In April 2020, I remember reading an article by Siddhartha Mukherjee (author of The Emperor of All Maladies: A Biography of Cancer (highly recommend his books!) in the New Yorker where he wrote about how hard it was to find N95 masks in the United States (it was a supply chain and planning problem), how billion dollar electronic record management systems were basically useless and doctors and nurses resorted to Twitter.
From “What the Coronavirus Crisis Reveals About American Medicine” (The New Yorker, April 27, 2020):
The way clinicians have made use of Twitter and Facebook during this crisis has been a heartening development. We’ve cobbled together an informal medical bulletin board for the pandemic; even as we wade through the muddy slop of fake news, we have a forum of exchange that is flexible, versatile, and timely. This is a story of something that’s gone right—and of something that’s gone very wrong.
[…]
The promise of bringing medical recordkeeping into the digital age was to maintain a live record of a live patient, enabling clinicians to track patient care across hospital systems and over time. Instead, we’ve been saddled with systems that cut into patient care (clinicians typically spend an hour feeding documentation into a computer for every hour they spend with patients) and, often, are too fragmented to allow a patient’s file to follow her from one medical center to another. The E.M.R., as a colleague of mine put it, is “electronic in the same sense that your grandfather’s radio is electronic.” The energized, improvisatory role of medical Twitter inevitably draws attention to what our balky, billion-dollar systems should have been providing—to the cost, in dollars and lives, of the rapid clinical learning that we’ve forgone.
I re-read this article and looked at my pandemic journal entries.
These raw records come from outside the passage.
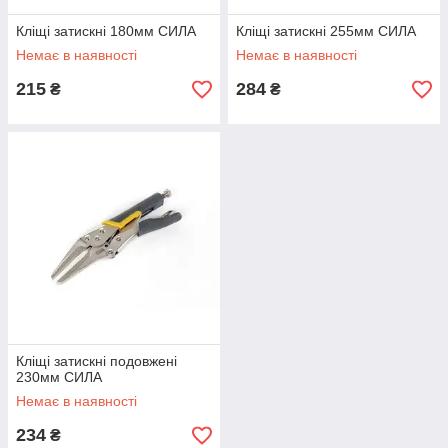
Кліщі затискні 180мм СИЛА
Кліщі затискні 255мм СИЛА
Немає в наявності
Немає в наявності
215
284
₴
₴
Кліщі затискні подовжені
230мм СИЛА
Немає в наявності
234
₴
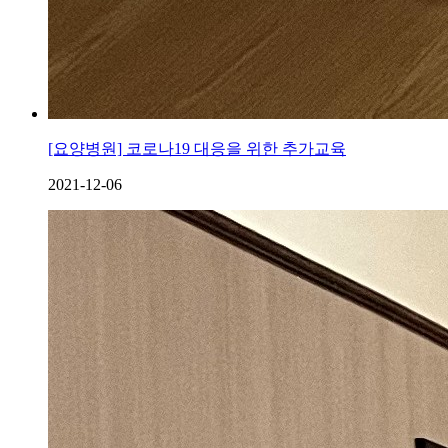
[요양병원] 코로나19 대응을 위한 추가교육
2021-12-06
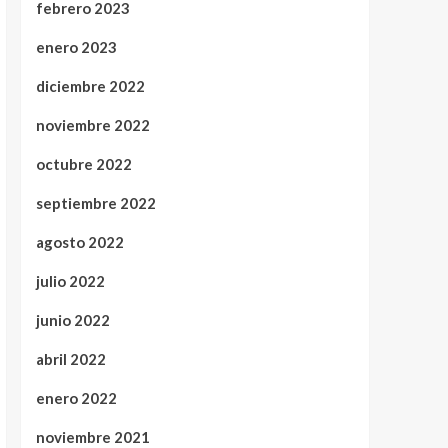
febrero 2023
enero 2023
diciembre 2022
noviembre 2022
octubre 2022
septiembre 2022
agosto 2022
julio 2022
junio 2022
abril 2022
enero 2022
noviembre 2021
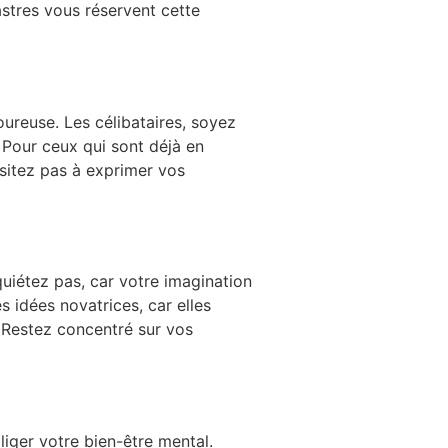
tres vous réservent cette
ureuse. Les célibataires, soyez
. Pour ceux qui sont déjà en
ésitez pas à exprimer vos
quiétez pas, car votre imagination
 idées novatrices, car elles
. Restez concentré sur vos
liger votre bien-être mental.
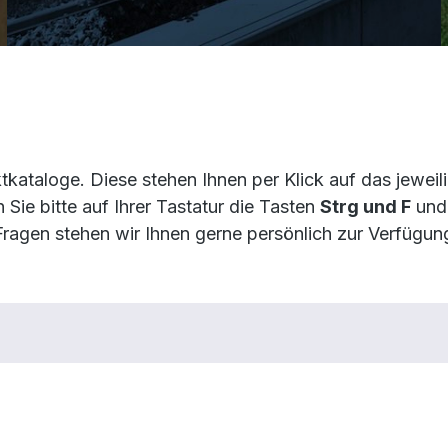
uktkataloge. Diese stehen Ihnen per Klick auf das jewe
Sie bitte auf Ihrer Tastatur die Tasten
Strg und F
und 
Fragen stehen wir Ihnen gerne persönlich zur Verfügun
Dr. Mukherjee does not use the term boring but I noted in my diary about his use of the world “Slack” as things that are under utilised — in other words “boring things”.
For decades, consultants had taught the virtues of taut business practices. “Slack”—underutilized resources, inventory waiting to be put to use—was shunned. I spoke to David Simchi-Levi, an M.I.T. professor who studies supply-chain economics and how enterprises respond to disasters. “Cost is easy to measure,” he told me. “But resilience is much harder.” So we reward managers for efficiencies—and overlook any attendant fragilities. His view can be summarized simply: we’ve been overtaught to be overtaut.
“We’ve been teaching these finance guys how to squeeze,” Willy Shih, an operations expert at Harvard Business School, told me, emphasizing the word. “Squeeze more efficiency, squeeze cost, squeeze more products out at the same cost, squeeze out storage costs, squeeze out inventory. We really need to educate them about the value of slack.”
On one hand, seemingly mundane things like the medical supply chain for masks may appear unexciting compared to the flashy technologies of generative AI and blockchain. However, during a crisis, these "boring" elements become essential. On the other hand, infrastructure is never boring; it is continually politicised and part of the financial system that turns every commodity into a speculative object for future investment. Every bridge and road project has been sold somewhere even before the first brick was laid. This financialisation process involves the accumulation of value in stocks, debts, and bonds, transforming commodities such as grains, silicon, copper, cobalt, iron, and steel into numbers. Financialisation is thus not limited to banks and financial industries; it has permeated the production process at the most fundamental level which includes aspects of infrastructure. The financialisation of commodities and its crises are too crucial to be overlooked. Thus infrastructures are too crucial to be marked boring. We cannot wait for another crisis.